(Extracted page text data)
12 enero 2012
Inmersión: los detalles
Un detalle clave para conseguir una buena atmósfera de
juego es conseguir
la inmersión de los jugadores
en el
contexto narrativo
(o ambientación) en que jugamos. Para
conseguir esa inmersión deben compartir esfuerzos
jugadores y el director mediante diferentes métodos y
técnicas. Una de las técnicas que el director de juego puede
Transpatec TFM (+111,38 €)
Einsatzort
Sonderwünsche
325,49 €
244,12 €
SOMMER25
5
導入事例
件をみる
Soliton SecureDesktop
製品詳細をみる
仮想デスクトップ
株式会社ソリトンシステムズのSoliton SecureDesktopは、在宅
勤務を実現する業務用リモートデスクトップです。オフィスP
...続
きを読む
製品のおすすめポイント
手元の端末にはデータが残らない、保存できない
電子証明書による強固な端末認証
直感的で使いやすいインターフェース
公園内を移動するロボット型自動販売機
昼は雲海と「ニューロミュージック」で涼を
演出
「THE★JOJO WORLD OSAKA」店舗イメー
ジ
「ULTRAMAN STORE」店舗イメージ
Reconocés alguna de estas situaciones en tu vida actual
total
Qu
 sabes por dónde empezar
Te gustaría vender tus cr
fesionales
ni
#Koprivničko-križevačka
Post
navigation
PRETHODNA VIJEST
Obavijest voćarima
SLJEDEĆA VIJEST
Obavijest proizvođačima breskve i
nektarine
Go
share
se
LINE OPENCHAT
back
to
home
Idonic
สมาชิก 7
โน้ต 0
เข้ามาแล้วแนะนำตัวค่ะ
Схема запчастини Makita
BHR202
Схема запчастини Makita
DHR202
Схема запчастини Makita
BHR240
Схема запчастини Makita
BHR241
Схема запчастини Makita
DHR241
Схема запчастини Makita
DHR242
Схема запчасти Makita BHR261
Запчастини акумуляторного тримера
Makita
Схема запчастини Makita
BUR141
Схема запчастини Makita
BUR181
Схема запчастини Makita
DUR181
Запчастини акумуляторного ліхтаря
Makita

DIRECTIONS: The answer must consist of every line from the entries above that contains the string "director".

RESULT:
jugadores y el director mediante diferentes métodos y
técnicas. Una de las técnicas que el director de juego puede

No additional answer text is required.